### What this task involves
Your answer must be the lines from the start of the records through the line with "25/10/2022 importo contributo", exactly as written, without the pictures.

(Collected data)
----
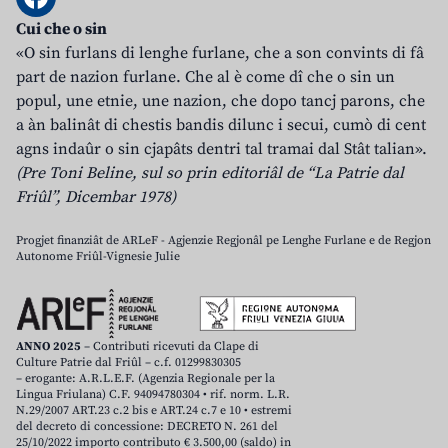
Cui che o sin
«O sin furlans di lenghe furlane, che a son convints di fâ
part de nazion furlane. Che al è come dî che o sin un
popul, une etnie, une nazion, che dopo tancj parons, che
a àn balinât di chestis bandis dilunc i secui, cumò di cent
agns indaûr o sin cjapâts dentri tal tramai dal Stât talian».
(Pre Toni Beline, sul so prin editoriâl de “La Patrie dal
Friûl”, Dicembar 1978)
Progjet finanziât de ARLeF - Agjenzie Regjonâl pe Lenghe Furlane e de Regjon
Autonome Friûl-Vignesie Julie
ANNO 2025
– Contributi ricevuti da Clape di
Culture Patrie dal Friûl – c.f. 01299830305
– erogante: A.R.L.E.F. (Agenzia Regionale per la
Lingua Friulana) C.F. 94094780304 • rif. norm. L.R.
N.29/2007 ART.23 c.2 bis e ART.24 c.7 e 10 • estremi
del decreto di concessione: DECRETO N. 261 del
25/10/2022 importo contributo € 3.500,00 (saldo) in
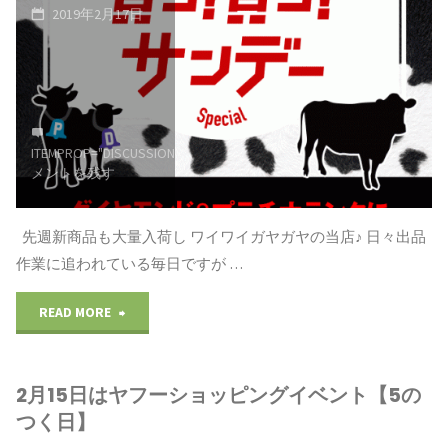
2019年2月17日
ITEMPROP="DISCUSSIONURL"
コ
メントを残す
先週新商品も大量入荷し ワイワイガヤガヤの当店♪ 日々出品
作業に追われている毎日ですが …
"2
READ MORE
月
2月15日はヤフーショッピングイベント【5の
17
つく日】
日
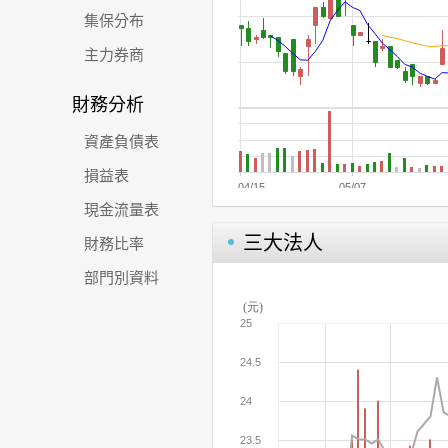
集保分布
主力券商
財務分析
資產負債表
損益表
現金流量表
三大法人
財務比率
部門別資料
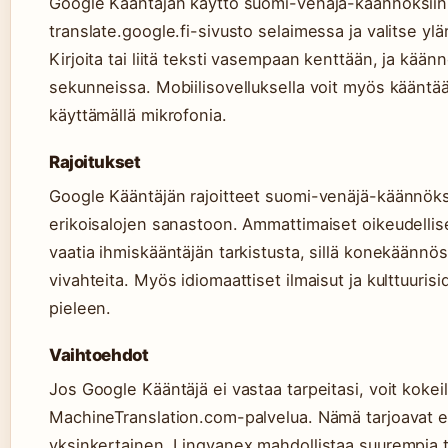
Google Kääntäjän käyttö suomi-venäjä-käännöksiin 
translate.google.fi-sivusto selaimessa ja valitse ylä
Kirjoita tai liitä teksti vasempaan kenttään, ja kää
sekunneissa. Mobiilisovelluksella voit myös kääntää 
käyttämällä mikrofonia.
Rajoitukset
Google Kääntäjän rajoitteet suomi-venäjä-käännöksiss
erikoisalojen sanastoon. Ammattimaiset oikeudelliset 
vaatia ihmiskääntäjän tarkistusta, sillä konekäännö
vivahteita. Myös idiomaattiset ilmaisut ja kulttuuris
pieleen.
Vaihtoehdot
Jos Google Kääntäjä ei vastaa tarpeitasi, voit kokeil
MachineTranslation.com-palvelua. Nämä tarjoavat er
yksinkertainen, Lingvanex mahdollistaa suurempia 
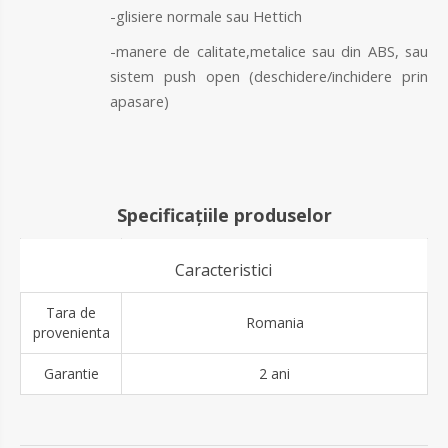
-glisiere normale sau Hettich
-manere de calitate,metalice sau din ABS, sau
sistem push open (deschidere/inchidere prin
apasare)
Specificațiile produselor
Caracteristici
Tara de
Romania
provenienta
Garantie
2 ani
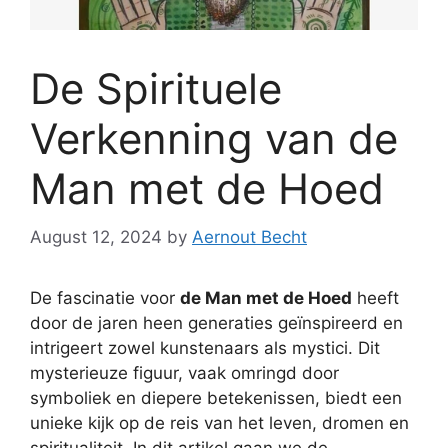
De Spirituele
Verkenning van de
Man met de Hoed
August 12, 2024
by
Aernout Becht
De fascinatie voor
de Man met de Hoed
heeft
door de jaren heen generaties geïnspireerd en
intrigeert zowel kunstenaars als mystici. Dit
mysterieuze figuur, vaak omringd door
symboliek en diepere betekenissen, biedt een
unieke kijk op de reis van het leven, dromen en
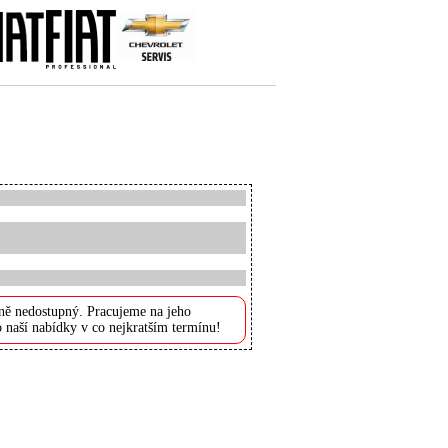
ně nedostupný. Pracujeme na jeho
 naší nabídky v co nejkratším termínu!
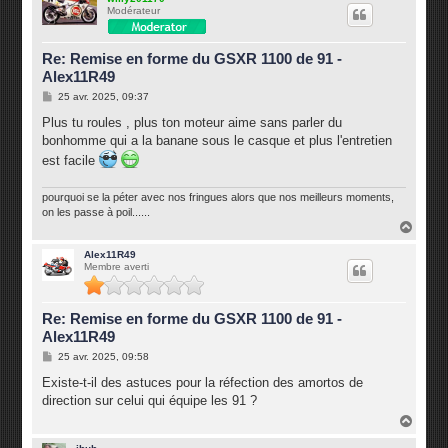
Modérateur
t
Re: Remise en forme du GSXR 1100 de 91 -
Alex11R49
M
25 avr. 2025, 09:37
e
s
Plus tu roules , plus ton moteur aime sans parler du
s
bonhomme qui a la banane sous le casque et plus l'entretien
a
g
est facile
e
pourquoi se la péter avec nos fringues alors que nos meilleurs moments,
on les passe à poil......
H
a
u
Alex11R49
Membre averti
t
Re: Remise en forme du GSXR 1100 de 91 -
Alex11R49
M
25 avr. 2025, 09:58
e
s
Existe-t-il des astuces pour la réfection des amortos de
s
direction sur celui qui équipe les 91 ?
a
g
H
e
a
u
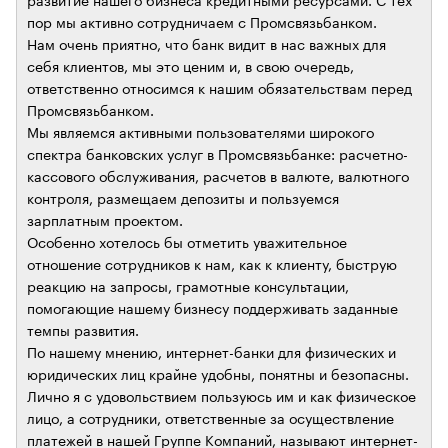
пор мы активно сотрудничаем с Промсвязьбанком.
Нам очень приятно, что банк видит в нас важных для
себя клиентов, мы это ценим и, в свою очередь,
ответственно относимся к нашим обязательствам перед
Промсвязьбанком.
Мы являемся активными пользователями широкого
спектра банковских услуг в Промсвязьбанке: расчетно-
кассового обслуживания, расчетов в валюте, валютного
контроля, размещаем депозиты и пользуемся
зарплатным проектом.
Особенно хотелось бы отметить уважительное
отношение сотрудников к нам, как к клиенту, быструю
реакцию на запросы, грамотные консультации,
помогающие нашему бизнесу поддерживать заданные
темпы развития.
По нашему мнению, интернет-банки для физических и
юридических лиц крайне удобны, понятны и безопасны.
Лично я с удовольствием пользуюсь им и как физическое
лицо, а сотрудники, ответственные за осуществление
платежей в нашей Группе Компаний, называют интернет-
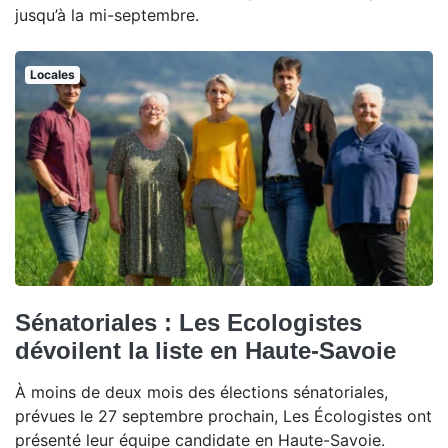
jusqu’à la mi-septembre.
Locales
Sénatoriales : Les Ecologistes
dévoilent la liste en Haute-Savoie
À moins de deux mois des élections sénatoriales,
prévues le 27 septembre prochain, Les Écologistes ont
présenté leur équipe candidate en Haute-Savoie.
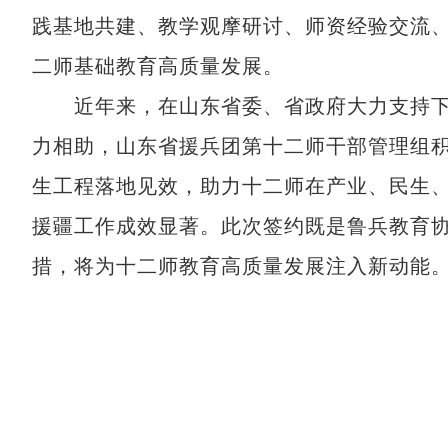
践基地共建、教学观摩研讨、师资经验交流
二师基础教育高质量发展。
近年来，在山东省委、省政府大力支持下
力相助，山东省援兵团第十二师干部管理组
生工程落地见效，助力十二师在产业、民生
援疆工作成效显著。此次签约既是鲁兵教育
措，将为十二师教育高质量发展注入新动能。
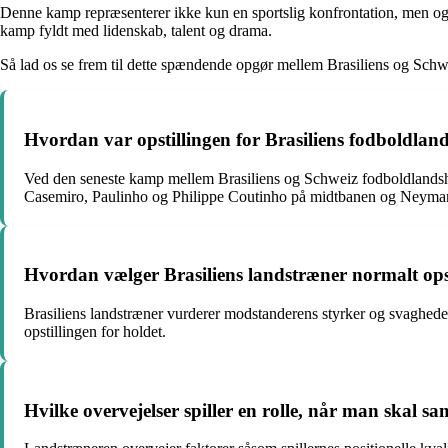
Denne kamp repræsenterer ikke kun en sportslig konfrontation, men også 
kamp fyldt med lidenskab, talent og drama.
Så lad os se frem til dette spændende opgør mellem Brasiliens og Schwe
Hvordan var opstillingen for Brasiliens fodboldl
Ved den seneste kamp mellem Brasiliens og Schweiz fodboldlandshol
Casemiro, Paulinho og Philippe Coutinho på midtbanen og Neymar, 
Hvordan vælger Brasiliens landstræner normalt ops
Brasiliens landstræner vurderer modstanderens styrker og svagheder,
opstillingen for holdet.
Hvilke overvejelser spiller en rolle, når man skal 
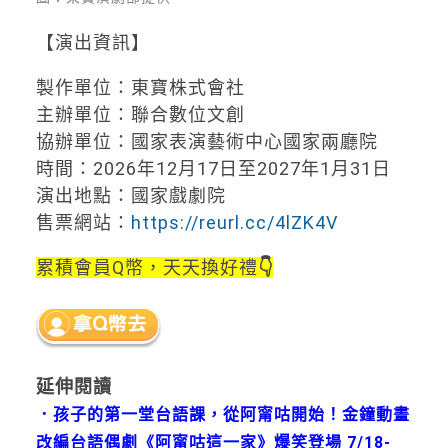
【演出資訊】
製作單位：東寶株式會社
主辦單位：聯合數位文創
協辦單位：國家表演藝術中心國家兩廳院
時間：2026年12月17日至2027年1月31日
演出地點：國家戲劇院
售票網站：
https://reurl.cc/4lZK4V
累積會員Q幣，天天換好禮
👇
延伸閱讀
．
孩子的第一堂台語課，從阿甯咕開始！金鐘動畫
改編台語偶劇《阿甯咕這一家》爆笑登場 7/18-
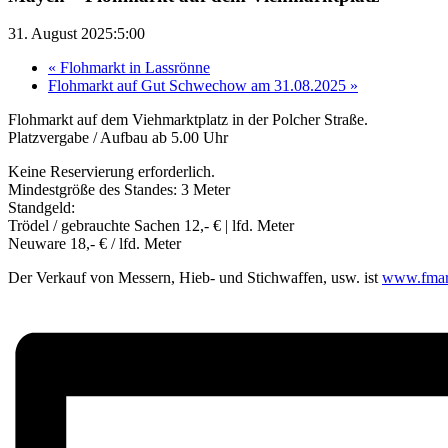
31. August 2025:5:00
«
Flohmarkt in Lassrönne
Flohmarkt auf Gut Schwechow am 31.08.2025
»
Flohmarkt auf dem Viehmarktplatz in der Polcher Straße.
Platzvergabe / Aufbau ab 5.00 Uhr
Keine Reservierung erforderlich.
Mindestgröße des Standes: 3 Meter
Standgeld:
Trödel / gebrauchte Sachen 12,- € | lfd. Meter
Neuware 18,- € / lfd. Meter
Der Verkauf von Messern, Hieb- und Stichwaffen, usw. ist
www.fmar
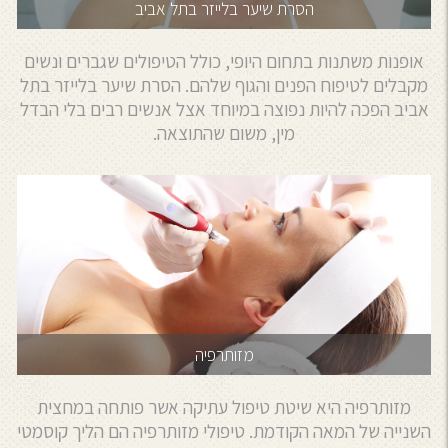
הסרת שיער בלייזר בתל אביב
אופנות משתנות בתחום היופי, כולל הטיפולים שגברים ונשים
מקבלים לטיפוח הפנים והגוף שלהם. הסרת שיער בלייזר בתל
אביב הפכה להיות נפוצה במיוחד אצל אנשים רבים בלי הבדל
מין, משום שהתוצאה.
מזותרפיה
מזותרפיה היא שיטת טיפול עתיקה אשר פותחה במחצית
השנייה של המאה הקודמת. טיפולי מזותרפיה הם הליך קוסמטי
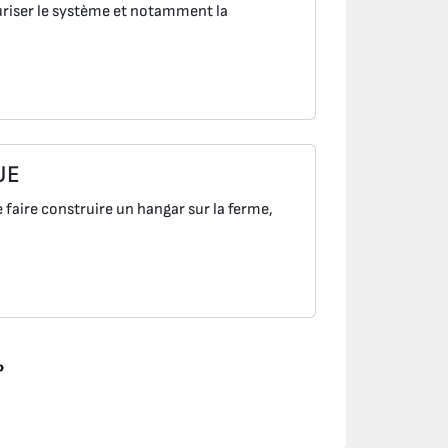
riser le système et notamment la
UE
faire construire un hangar sur la ferme,
»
----
### Written response
Cui che o sin
«O sin furlans di lenghe furlane, che a son convints di fâ
part de nazion furlane. Che al è come dî che o sin un
popul, une etnie, une nazion, che dopo tancj parons, che
a àn balinât di chestis bandis dilunc i secui, cumò di cent
agns indaûr o sin cjapâts dentri tal tramai dal Stât talian».
(Pre Toni Beline, sul so prin editoriâl de “La Patrie dal
Friûl”, Dicembar 1978)
Progjet finanziât de ARLeF - Agjenzie Regjonâl pe Lenghe Furlane e de Regjon
Autonome Friûl-Vignesie Julie
ANNO 2025
– Contributi ricevuti da Clape di
Culture Patrie dal Friûl – c.f. 01299830305
– erogante: A.R.L.E.F. (Agenzia Regionale per la
Lingua Friulana) C.F. 94094780304 • rif. norm. L.R.
N.29/2007 ART.23 c.2 bis e ART.24 c.7 e 10 • estremi
del decreto di concessione: DECRETO N. 261 del
25/10/2022 importo contributo € 3.500,00 (saldo) in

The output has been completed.